Por isso, é com certa desconfiança com que assistimos o desenrolar de vidas desacompanhadas de uma violência extrema e caracteristicamente servidas de recurso narrativo em muitas obras audiovisuais. A hesitação é somente temporária, e com calma o diretor gradualmente nos ajuda a adentrar no filme na confiança das primeiras cenas do filme: Aisha dando início às despedidas antes de se mudar para São Paulo por motivos que não sejam de rejeição ou por estar fugindo de casa; Bramma lida com o diagnóstico de soropositivo sem precisar de lidar com os horrores estereotipados que vêm com a notícia (como comumente conhecemos pelos resquícios da imagem construída em volta do tema), pois há apoio de seus amigos; Igui comemora a aprovação no doutorado e a possibilidades de fazer o curso fora do Brasil, em Berlin; e Wila, que lida com ter de achar outra pessoa para dividir o aluguel já que Aisha parte, elaborando meios de cobrir as contas.
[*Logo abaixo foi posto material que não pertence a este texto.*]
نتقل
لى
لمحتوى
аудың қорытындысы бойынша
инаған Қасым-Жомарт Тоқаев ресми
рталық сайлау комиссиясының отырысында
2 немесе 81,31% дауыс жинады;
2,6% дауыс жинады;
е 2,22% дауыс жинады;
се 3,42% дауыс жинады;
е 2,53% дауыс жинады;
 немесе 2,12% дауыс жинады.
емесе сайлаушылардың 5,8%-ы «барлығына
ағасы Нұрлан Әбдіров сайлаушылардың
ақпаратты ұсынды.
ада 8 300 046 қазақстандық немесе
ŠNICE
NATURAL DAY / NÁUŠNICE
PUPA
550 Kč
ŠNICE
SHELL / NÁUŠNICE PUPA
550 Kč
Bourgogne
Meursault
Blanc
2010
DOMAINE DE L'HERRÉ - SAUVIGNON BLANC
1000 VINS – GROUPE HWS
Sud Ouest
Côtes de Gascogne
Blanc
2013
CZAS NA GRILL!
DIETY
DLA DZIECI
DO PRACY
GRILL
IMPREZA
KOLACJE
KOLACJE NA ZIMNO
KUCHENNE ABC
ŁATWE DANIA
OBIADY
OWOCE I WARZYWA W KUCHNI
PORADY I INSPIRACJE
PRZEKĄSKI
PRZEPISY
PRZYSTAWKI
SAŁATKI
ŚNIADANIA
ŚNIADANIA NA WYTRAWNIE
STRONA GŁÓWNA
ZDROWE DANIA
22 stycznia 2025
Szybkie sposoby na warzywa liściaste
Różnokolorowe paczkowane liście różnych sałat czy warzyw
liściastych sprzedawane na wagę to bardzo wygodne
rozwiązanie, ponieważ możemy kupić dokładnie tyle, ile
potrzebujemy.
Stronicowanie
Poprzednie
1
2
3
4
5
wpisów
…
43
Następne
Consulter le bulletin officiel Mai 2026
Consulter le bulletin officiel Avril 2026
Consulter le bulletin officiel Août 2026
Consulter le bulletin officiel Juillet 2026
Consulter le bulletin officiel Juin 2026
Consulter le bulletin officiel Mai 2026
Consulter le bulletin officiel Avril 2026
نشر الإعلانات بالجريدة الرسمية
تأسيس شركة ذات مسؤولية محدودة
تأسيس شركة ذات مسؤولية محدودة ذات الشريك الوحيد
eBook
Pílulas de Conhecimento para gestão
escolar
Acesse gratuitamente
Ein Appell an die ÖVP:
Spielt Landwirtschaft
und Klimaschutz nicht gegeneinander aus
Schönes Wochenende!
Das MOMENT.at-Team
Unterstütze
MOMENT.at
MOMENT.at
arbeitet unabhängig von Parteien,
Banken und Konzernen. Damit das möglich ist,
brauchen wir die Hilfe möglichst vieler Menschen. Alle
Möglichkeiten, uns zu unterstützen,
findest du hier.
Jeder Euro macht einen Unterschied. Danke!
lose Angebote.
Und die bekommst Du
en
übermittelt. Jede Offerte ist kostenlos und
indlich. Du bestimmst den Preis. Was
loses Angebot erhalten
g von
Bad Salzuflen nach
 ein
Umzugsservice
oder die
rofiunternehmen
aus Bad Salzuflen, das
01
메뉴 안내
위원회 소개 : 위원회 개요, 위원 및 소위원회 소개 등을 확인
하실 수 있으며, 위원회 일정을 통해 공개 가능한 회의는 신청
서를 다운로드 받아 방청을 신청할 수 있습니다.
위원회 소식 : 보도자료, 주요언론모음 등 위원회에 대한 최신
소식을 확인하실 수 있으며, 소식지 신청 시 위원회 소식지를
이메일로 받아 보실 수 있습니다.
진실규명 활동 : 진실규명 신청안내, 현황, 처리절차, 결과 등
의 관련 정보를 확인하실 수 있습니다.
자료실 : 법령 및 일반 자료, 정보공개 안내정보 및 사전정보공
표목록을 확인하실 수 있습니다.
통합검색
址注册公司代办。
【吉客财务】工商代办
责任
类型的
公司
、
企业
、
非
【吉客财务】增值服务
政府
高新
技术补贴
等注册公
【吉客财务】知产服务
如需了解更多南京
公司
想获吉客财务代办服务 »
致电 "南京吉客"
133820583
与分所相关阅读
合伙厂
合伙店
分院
Ao acompanharmos os processos de vivências dessas pessoas, Ricardo Alves Jr. consegue, com “Tudo O Que Você Podia Ser”, centralizá-las a partir de uma ordem não da reinvenção e reimaginação, mas da própria autonomia para que pessoas como Aisha, Bramma, Igui e Wila reescrevam-se, por intermédio do cinema, no imaginário sedimentado por hostilidades e violências resistidas por meios de sobrevivência que acompanham sofrimento incessante. No filme, não há espaço para reforçar tal imaginário. Pelo contrário, os 84 minutos de duração são levados com certa leveza característica de cada uma das personagens. Tudo é provido de uma singeleza capaz de fazer com que (como deve ser feito) política e arte andem juntas, assim como o grupo de amigos que se reúnem para confortar uns aos outros, confraternizar e celebrar a legitimidade de suas existências.
Ao trazer aspectos biográficos de cada um, o documentário com arestas de ficção abre margem para um certo tipo de neorrealismo da contemporaneidade cinematográfica brasileira, sobretudo no que tange aos filmes LGBTQIA+. Eles se inscrevem por cima dos receios de levarem esses corpos para ocupar as ruas, de viver a cidade e, por extensão, suas vidas. Embora haja sempre medo, como se já sabemos o que esperar, é com grande alívio que majoritariamente, “Tudo O Que Você Podia Ser” se coloca como uma alternativa consciente àqueles que colocam-se contra às ações comunitárias de cura e renovação, pois são elas que sustentam a retroalimentação e manutenção de relações nas quais o cinema deveria se inspirar — este filme sendo um claro exemplo advindo dessa inspiração.
Sem floreios e rodeios estéticos, “Tudo O Que Você Podia Ser” aposta na liberdade de colocar personagens em cena ao invés de jogar contra eles, fazendo-os passar por provas de resistências, como se a vida em si já não fosse a maior de todas. O filme é uma carta aberta a quem procura por exemplos de sucesso e realização, de desentraves cotidianos e de interações que passam por percalços. Alia-se política e arte como participantes de narrativas que compõem celebrações que observamos — às vezes de perto, às vezes atrás da porta, de dia, de noite, com chuva seguida de sol, até o amanhecer de um novo dia.